In every district, it can be difficult to ensure appropriate funding, teachers and resources to keep up with current enrollment and state requirements. In addition, new legislation and national trends can require immediate changes using a coordinated effort and response to create appropriate controls.
To effectively identify new and emerging threats, districts should take a “windshield” or horizon view approach to assessing risks and identifying what controls need to be implemented or assessed for effectiveness and compliance. Districts should engage their internal audit teams and leverage the risk assessment process to identify emerging risks. The risk assessment approach should be a collaborative effort between key stakeholders in academic, administrative and operational positions to help identify and assess new risks associated with those emerging trends.
Following the identification of those risks, internal audit should be engaged to perform audits or consulting services to evaluate the existing controls, policies, procedures and processes to determine if they sufficiently address the risks.
What are the emerging risks?
Although these risks are ever changing, Texas Legislature passed some key bills in 2019 that will likely require districts to adopt new policies, procedures and internal controls.

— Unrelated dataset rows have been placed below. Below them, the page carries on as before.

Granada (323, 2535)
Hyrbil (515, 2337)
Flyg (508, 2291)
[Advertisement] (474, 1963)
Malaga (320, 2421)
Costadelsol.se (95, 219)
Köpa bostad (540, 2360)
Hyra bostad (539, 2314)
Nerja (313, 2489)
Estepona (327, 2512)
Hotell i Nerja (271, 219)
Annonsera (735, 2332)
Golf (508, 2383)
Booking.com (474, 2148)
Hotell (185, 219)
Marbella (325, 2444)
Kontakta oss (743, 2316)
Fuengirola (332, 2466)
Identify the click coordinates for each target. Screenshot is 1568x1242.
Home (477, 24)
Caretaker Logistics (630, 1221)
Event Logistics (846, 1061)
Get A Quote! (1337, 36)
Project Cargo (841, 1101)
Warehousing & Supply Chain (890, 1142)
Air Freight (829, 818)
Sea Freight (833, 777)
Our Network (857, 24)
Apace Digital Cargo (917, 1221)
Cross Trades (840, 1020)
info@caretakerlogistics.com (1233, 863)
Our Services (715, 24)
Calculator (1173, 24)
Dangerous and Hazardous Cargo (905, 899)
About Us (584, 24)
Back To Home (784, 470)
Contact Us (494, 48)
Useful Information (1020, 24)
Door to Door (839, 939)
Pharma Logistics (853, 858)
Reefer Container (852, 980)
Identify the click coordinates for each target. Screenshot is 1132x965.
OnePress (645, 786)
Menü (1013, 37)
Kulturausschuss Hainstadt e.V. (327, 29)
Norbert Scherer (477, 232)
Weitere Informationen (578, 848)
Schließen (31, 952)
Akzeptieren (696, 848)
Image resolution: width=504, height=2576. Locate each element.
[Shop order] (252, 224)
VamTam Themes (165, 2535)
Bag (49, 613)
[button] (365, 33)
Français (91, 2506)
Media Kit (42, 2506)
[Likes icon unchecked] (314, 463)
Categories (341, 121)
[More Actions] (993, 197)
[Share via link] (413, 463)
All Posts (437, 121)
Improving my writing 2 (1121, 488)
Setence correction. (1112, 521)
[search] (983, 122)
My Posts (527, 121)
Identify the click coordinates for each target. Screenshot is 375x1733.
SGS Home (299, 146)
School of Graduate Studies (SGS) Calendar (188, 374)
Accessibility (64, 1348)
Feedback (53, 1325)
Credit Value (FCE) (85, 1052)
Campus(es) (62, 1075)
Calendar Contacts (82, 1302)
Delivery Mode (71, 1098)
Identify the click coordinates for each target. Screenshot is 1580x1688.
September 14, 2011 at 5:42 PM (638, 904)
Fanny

When considering these bills ask yourself:
- Do the internal controls, policies, procedures and processes I currently have in place sufficiently cover this new requirement and the risk that it presents?
- Who will we need to collaborate with to ensure ownership in implementing any new changes?
- What will be the impact of this bill and what processes will need to change or what funds will be required to implement its requirements?
- HB 1387 removes the limit on the number of school marshals that can be appointed on each campus.
- SB 11 requires rapid notification of parents when there’s a bomb or terroristic threat, among other requirements.
- HB 2195 requires districts to implement an active shooter emergency policy.
- SB 820 requires districts to adopt a cybersecurity policy and report breaches to parents and Texas Education Agency.
- HB 3, which changes funding formulas, requires teacher raises and funds all-day pre-kindergarten programs, will require significant accounting department changes.
Top tips for controlling risks
- Coordinate with district staff, internal audit and other key stakeholders to monitor legislative, national and cultural trends and stay ahead of emerging risks.
- Use internal audit and the risk assessment process as tools to identify and assess emerging risks.
- Risks are not stagnant, and internal controls can’t be set and forgotten.
- The most important tool for ensuring strong adherence with internal controls is “tone at the top.”